-- Task prompt --
Look through the data for the string "unter". Copy every line where it is found.

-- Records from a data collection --
_ _ _ _ _ _ _
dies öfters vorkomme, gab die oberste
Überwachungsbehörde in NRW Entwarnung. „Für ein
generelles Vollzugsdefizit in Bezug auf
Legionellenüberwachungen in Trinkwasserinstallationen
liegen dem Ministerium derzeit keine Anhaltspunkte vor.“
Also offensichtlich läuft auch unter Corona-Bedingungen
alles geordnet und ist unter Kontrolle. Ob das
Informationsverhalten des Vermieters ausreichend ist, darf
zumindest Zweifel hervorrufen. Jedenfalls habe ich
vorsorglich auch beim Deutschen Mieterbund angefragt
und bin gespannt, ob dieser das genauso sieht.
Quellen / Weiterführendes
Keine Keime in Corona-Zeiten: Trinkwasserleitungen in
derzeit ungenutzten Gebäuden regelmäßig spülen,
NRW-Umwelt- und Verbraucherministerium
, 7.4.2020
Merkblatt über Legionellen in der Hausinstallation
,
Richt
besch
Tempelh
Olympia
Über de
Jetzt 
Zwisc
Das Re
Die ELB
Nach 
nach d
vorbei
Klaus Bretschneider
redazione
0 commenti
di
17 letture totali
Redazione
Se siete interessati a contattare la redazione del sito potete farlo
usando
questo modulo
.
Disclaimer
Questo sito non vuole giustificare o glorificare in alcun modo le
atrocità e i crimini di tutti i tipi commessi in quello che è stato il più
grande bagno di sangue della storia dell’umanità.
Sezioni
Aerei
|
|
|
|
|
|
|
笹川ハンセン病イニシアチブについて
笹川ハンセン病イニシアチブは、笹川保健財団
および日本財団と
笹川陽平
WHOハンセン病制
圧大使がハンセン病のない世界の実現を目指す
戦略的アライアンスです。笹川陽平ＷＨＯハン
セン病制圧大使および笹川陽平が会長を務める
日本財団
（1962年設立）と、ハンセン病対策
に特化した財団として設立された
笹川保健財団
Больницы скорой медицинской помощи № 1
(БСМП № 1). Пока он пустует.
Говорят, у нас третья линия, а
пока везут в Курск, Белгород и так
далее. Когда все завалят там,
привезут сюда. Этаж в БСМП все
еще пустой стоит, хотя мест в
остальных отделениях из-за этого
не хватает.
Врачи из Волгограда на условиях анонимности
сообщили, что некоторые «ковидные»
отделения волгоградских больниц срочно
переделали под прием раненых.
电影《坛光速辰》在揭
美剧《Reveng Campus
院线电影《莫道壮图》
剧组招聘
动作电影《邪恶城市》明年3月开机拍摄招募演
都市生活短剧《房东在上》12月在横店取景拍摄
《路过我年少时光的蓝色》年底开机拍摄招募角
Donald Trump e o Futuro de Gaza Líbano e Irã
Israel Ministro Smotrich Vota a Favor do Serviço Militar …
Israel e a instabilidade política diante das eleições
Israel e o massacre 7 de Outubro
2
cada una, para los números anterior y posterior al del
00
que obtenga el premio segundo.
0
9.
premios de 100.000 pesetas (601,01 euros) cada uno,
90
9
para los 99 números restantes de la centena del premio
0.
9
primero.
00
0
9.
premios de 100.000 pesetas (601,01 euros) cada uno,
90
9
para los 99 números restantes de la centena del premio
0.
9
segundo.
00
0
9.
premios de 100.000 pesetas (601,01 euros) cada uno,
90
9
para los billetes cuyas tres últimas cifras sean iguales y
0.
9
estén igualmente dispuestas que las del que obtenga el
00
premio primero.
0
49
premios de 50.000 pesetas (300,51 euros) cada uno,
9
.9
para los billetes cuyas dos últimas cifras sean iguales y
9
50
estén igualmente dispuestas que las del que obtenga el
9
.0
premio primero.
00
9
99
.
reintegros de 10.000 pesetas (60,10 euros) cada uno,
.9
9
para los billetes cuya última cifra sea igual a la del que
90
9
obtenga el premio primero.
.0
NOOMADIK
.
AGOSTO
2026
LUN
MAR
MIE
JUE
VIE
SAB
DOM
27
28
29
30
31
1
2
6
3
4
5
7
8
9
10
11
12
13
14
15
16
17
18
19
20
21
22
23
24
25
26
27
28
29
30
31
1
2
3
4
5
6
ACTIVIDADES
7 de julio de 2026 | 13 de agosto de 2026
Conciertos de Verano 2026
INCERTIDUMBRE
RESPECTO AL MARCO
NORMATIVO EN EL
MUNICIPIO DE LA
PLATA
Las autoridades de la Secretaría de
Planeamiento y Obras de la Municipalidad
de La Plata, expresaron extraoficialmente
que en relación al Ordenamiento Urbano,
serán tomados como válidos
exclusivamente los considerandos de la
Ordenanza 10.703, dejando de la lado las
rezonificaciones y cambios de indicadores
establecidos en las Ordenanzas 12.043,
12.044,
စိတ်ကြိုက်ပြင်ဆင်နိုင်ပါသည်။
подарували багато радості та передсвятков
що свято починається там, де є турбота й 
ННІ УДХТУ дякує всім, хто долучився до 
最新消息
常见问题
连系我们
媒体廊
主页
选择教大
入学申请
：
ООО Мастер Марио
_ _ _ _ _ _ _
-- Result for this task --
Also offensichtlich läuft auch unter Corona-Bedingungen
alles geordnet und ist unter Kontrolle. Ob das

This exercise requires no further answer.